* [WHAT IS EXPECTED]: Write the records out again, precisely as they stand.

Recorded data
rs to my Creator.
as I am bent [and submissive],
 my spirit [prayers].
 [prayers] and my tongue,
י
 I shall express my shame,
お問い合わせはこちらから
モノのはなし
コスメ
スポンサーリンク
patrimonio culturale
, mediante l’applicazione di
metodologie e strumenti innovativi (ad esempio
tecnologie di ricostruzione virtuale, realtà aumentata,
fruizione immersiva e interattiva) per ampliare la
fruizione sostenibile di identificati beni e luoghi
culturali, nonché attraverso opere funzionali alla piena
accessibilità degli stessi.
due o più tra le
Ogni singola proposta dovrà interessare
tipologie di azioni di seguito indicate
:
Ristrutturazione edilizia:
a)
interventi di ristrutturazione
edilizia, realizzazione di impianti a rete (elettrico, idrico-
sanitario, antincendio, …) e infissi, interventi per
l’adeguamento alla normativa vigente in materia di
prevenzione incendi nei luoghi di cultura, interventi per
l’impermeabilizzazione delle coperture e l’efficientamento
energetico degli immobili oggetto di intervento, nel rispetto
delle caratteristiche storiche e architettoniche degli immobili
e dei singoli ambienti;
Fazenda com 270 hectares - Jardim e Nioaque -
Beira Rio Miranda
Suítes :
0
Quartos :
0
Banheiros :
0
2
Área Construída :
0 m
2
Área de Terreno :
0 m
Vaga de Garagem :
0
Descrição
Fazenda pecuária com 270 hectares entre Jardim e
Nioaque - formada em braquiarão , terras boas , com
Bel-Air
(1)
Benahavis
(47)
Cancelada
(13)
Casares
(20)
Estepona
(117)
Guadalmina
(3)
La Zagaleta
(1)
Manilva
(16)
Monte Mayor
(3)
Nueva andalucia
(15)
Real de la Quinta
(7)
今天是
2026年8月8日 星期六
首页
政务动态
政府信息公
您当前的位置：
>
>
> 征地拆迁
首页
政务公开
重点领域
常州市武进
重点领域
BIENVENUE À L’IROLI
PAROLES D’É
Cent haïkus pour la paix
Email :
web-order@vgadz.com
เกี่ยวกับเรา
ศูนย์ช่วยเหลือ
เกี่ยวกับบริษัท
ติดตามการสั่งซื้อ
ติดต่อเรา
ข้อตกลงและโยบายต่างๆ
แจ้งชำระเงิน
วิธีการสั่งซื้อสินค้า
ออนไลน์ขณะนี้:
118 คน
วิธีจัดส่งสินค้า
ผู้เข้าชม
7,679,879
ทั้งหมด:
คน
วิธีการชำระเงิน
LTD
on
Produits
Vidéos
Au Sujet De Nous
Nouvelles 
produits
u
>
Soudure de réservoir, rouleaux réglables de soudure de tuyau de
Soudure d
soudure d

* [THE ANSWER]:
rs to my Creator.
as I am bent [and submissive],
 my spirit [prayers].
 [prayers] and my tongue,
י
 I shall express my shame,
お問い合わせはこちらから
モノのはなし
コスメ
スポンサーリンク
patrimonio culturale
, mediante l’applicazione di
metodologie e strumenti innovativi (ad esempio
tecnologie di ricostruzione virtuale, realtà aumentata,
fruizione immersiva e interattiva) per ampliare la
fruizione sostenibile di identificati beni e luoghi
culturali, nonché attraverso opere funzionali alla piena
accessibilità degli stessi.
due o più tra le
Ogni singola proposta dovrà interessare
tipologie di azioni di seguito indicate
:
Ristrutturazione edilizia:
a)
interventi di ristrutturazione
edilizia, realizzazione di impianti a rete (elettrico, idrico-
sanitario, antincendio, …) e infissi, interventi per
l’adeguamento alla normativa vigente in materia di
prevenzione incendi nei luoghi di cultura, interventi per
l’impermeabilizzazione delle coperture e l’efficientamento
energetico degli immobili oggetto di intervento, nel rispetto
delle caratteristiche storiche e architettoniche degli immobili
e dei singoli ambienti;
Fazenda com 270 hectares - Jardim e Nioaque -
Beira Rio Miranda
Suítes :
0
Quartos :
0
Banheiros :
0
2
Área Construída :
0 m
2
Área de Terreno :
0 m
Vaga de Garagem :
0
Descrição
Fazenda pecuária com 270 hectares entre Jardim e
Nioaque - formada em braquiarão , terras boas , com
Bel-Air
(1)
Benahavis
(47)
Cancelada
(13)
Casares
(20)
Estepona
(117)
Guadalmina
(3)
La Zagaleta
(1)
Manilva
(16)
Monte Mayor
(3)
Nueva andalucia
(15)
Real de la Quinta
(7)
今天是
2026年8月8日 星期六
首页
政务动态
政府信息公
您当前的位置：
>
>
> 征地拆迁
首页
政务公开
重点领域
常州市武进
重点领域
BIENVENUE À L’IROLI
PAROLES D’É
Cent haïkus pour la paix
Email :
web-order@vgadz.com
เกี่ยวกับเรา
ศูนย์ช่วยเหลือ
เกี่ยวกับบริษัท
ติดตามการสั่งซื้อ
ติดต่อเรา
ข้อตกลงและโยบายต่างๆ
แจ้งชำระเงิน
วิธีการสั่งซื้อสินค้า
ออนไลน์ขณะนี้:
118 คน
วิธีจัดส่งสินค้า
ผู้เข้าชม
7,679,879
ทั้งหมด:
คน
วิธีการชำระเงิน
LTD
on
Produits
Vidéos
Au Sujet De Nous
Nouvelles 
produits
u
>
Soudure de réservoir, rouleaux réglables de soudure de tuyau de
Soudure d
soudure d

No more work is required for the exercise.